EXERCISE GOAL:
Please return every line of the records that contains the word "type".

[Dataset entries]
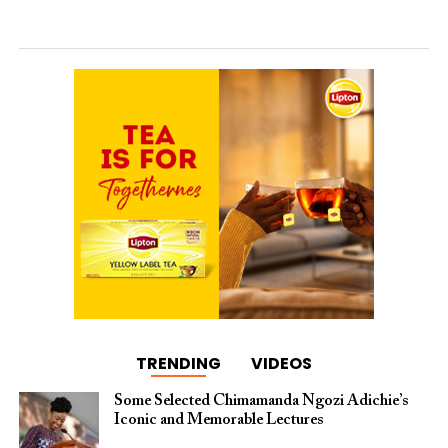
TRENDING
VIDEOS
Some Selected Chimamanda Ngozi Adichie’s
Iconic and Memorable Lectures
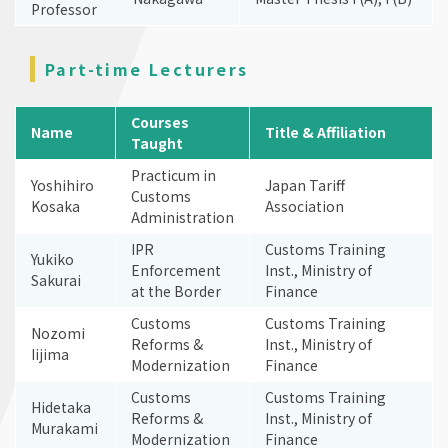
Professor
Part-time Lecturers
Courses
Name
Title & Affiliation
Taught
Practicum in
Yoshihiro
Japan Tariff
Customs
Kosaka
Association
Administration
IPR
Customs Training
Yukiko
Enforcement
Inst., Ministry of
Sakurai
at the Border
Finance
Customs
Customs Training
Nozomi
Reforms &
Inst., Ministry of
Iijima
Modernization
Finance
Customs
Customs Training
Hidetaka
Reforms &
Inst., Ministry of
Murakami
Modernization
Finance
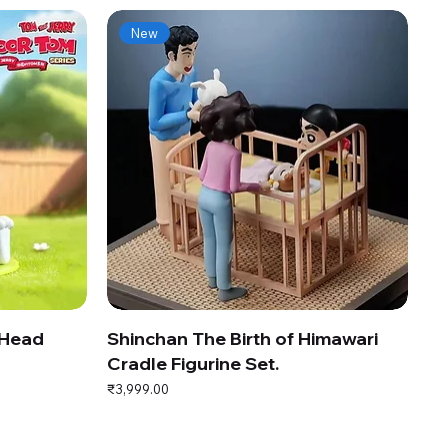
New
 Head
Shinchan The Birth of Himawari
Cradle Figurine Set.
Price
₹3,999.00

* * *

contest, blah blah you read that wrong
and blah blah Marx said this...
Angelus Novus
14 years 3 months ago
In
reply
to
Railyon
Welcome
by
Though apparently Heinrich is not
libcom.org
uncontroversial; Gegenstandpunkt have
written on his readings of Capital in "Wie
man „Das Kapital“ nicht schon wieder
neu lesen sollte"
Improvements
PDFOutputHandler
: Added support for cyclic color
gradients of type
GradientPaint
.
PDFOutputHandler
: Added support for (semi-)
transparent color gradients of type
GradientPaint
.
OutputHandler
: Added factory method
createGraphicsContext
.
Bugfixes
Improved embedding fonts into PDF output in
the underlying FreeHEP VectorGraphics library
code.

--

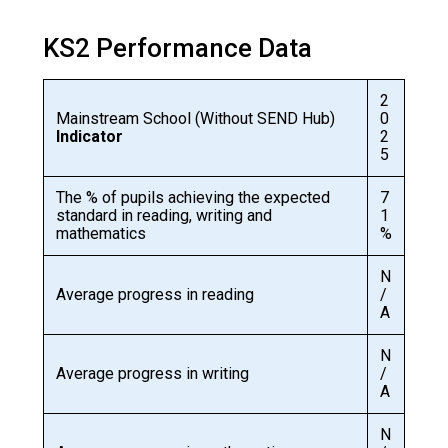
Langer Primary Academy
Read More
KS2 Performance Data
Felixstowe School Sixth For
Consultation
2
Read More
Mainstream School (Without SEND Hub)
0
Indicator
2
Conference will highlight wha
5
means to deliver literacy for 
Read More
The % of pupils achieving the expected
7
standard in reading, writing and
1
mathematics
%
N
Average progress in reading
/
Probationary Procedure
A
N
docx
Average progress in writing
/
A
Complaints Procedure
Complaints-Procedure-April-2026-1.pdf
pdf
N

WRITTEN REPLY:
gradients of type
transparent color gradients of type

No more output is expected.